• [WHAT YOU SHOULD DO]: An exact copy of all entries is required.
-=-=-=-=-
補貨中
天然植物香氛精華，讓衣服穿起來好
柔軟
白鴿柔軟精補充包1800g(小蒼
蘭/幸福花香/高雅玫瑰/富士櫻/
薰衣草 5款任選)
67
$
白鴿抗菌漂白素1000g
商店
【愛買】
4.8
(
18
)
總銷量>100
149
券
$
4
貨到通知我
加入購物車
-=-=-=-=-
• [OUTPUT OF THE TASK]:
補貨中
天然植物香氛精華，讓衣服穿起來好
柔軟
白鴿柔軟精補充包1800g(小蒼
蘭/幸福花香/高雅玫瑰/富士櫻/
薰衣草 5款任選)
67
$
白鴿抗菌漂白素1000g
商店
【愛買】
4.8
(
18
)
總銷量>100
149
券
$
4
貨到通知我
加入購物車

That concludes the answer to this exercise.